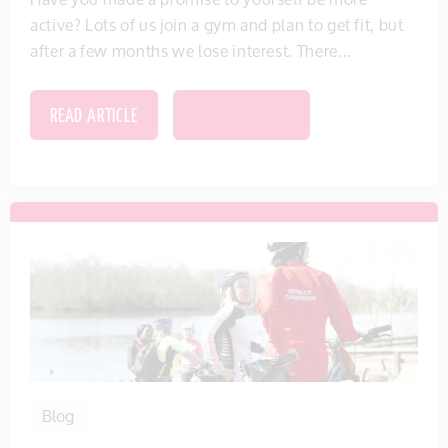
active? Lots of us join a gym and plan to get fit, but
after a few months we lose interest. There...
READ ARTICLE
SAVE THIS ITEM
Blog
---
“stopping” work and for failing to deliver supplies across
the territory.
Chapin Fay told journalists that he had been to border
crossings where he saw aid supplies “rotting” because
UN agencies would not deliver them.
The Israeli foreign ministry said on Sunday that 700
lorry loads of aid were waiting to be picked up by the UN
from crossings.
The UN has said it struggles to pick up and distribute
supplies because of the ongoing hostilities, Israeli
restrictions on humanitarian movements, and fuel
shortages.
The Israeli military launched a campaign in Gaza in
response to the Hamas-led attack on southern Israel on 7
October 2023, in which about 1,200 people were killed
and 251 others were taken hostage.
* * *
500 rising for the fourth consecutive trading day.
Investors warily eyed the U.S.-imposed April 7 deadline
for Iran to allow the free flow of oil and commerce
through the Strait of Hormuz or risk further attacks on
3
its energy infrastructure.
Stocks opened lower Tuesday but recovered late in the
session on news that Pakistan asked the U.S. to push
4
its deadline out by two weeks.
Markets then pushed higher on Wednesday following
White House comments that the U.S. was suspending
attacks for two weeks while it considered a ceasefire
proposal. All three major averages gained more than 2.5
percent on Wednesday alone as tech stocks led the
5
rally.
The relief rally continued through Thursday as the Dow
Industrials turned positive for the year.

Directions: Tally the lines of the listing that contain "because" and give the tally alone.

Written response: 2